The fastest rate ever from $1m to $100m annual recurring revenue (ARR) was Slack, which achieved it in about 3 years of hyper-growth after they secured their first $1m in revenue (this typically takes two years in itself). Bessemer Partners reckon that the ‘good’ companies typically achieve it in 10 years, while the best will reach $10 million ARR in two years and $100m in five.
When modelling future growth of a start-up, the one thing you know for certain is that the model is wrong. That’s the point of a model – it’s predictive. But equally, the goal of a founder is to tighten threads to the point that they will hold some water.

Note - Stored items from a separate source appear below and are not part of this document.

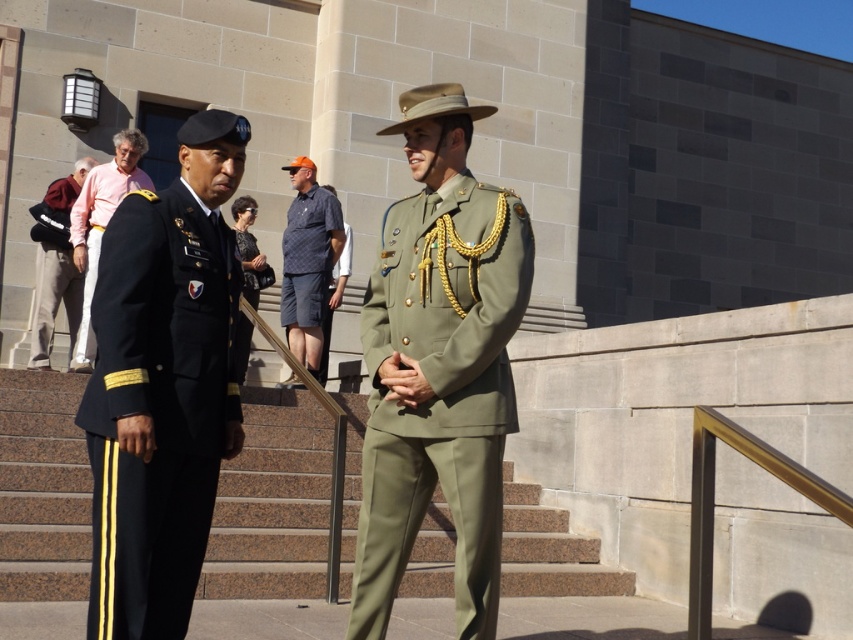 Does olive green fabric uniform at center appear on the right side of dark green fabric uniform at center?

Correct, you'll find olive green fabric uniform at center to the right of dark green fabric uniform at center.

Does olive green fabric uniform at center appear over dark green fabric uniform at center?

Actually, olive green fabric uniform at center is below dark green fabric uniform at center.

This screenshot has width=853, height=640. I want to click on olive green fabric uniform at center, so click(x=440, y=392).

How distant is olive green fabric uniform at center from dark gray pants at lower left?

olive green fabric uniform at center is 6.90 meters away from dark gray pants at lower left.

Is the position of olive green fabric uniform at center more distant than that of dark gray pants at lower left?

No, olive green fabric uniform at center is closer to the viewer.

Measure the distance between olive green fabric uniform at center and camera.

olive green fabric uniform at center and camera are 4.33 meters apart.

Find the location of a particular element. olive green fabric uniform at center is located at coordinates (440, 392).

Looking at this image, does pink fabric shirt at left come behind dark gray pants at lower left?

That is False.

Looking at this image, is pink fabric shirt at left closer to camera compared to dark gray pants at lower left?

Yes, it is in front of dark gray pants at lower left.

What do you see at coordinates (102, 224) in the screenshot? I see `pink fabric shirt at left` at bounding box center [102, 224].

Locate an element on the screen. Image resolution: width=853 pixels, height=640 pixels. pink fabric shirt at left is located at coordinates (102, 224). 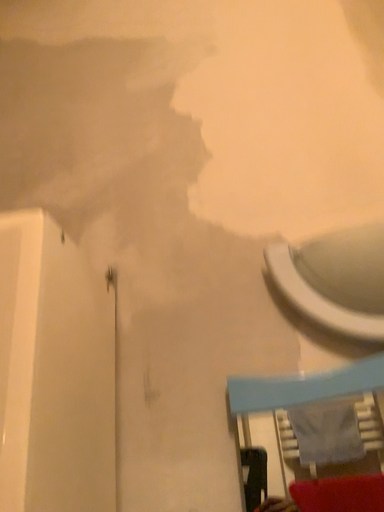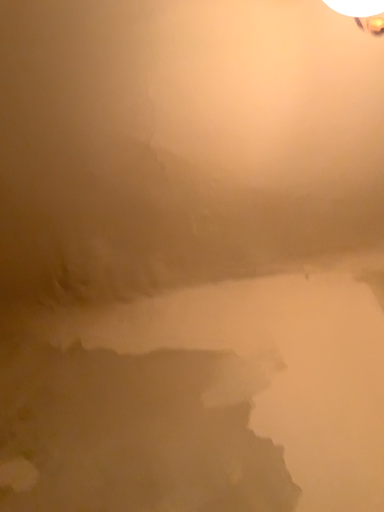 Question: Which way did the camera rotate in the video?

Choices:
 (A) rotated upward
 (B) rotated downward

Answer: (A)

The culprit is often the humble spreadsheet, which tends to amplify slightly wrong small numbers into terribly wrong large numbers. Often a model will start out looking reasonable for the first 6 or 12 months, then suddenly sees the business growing at $500k a month, every single month. It’s unlikely your market or customers will have changed so much that what you once thought would take a year, you’re now forecasting as happening every month, and accelerating. Put right to left pressure on the model – what have similar companies grown at? How many people did they need to maintain that growth? And so on.
If your business model shows revenue growth to $100m in less than 3 years, it’s probably an indication you’ve modelled left-to-right and failed to look back at what other companies grew at. Because not even Slack would have expected the growth rate they achieved.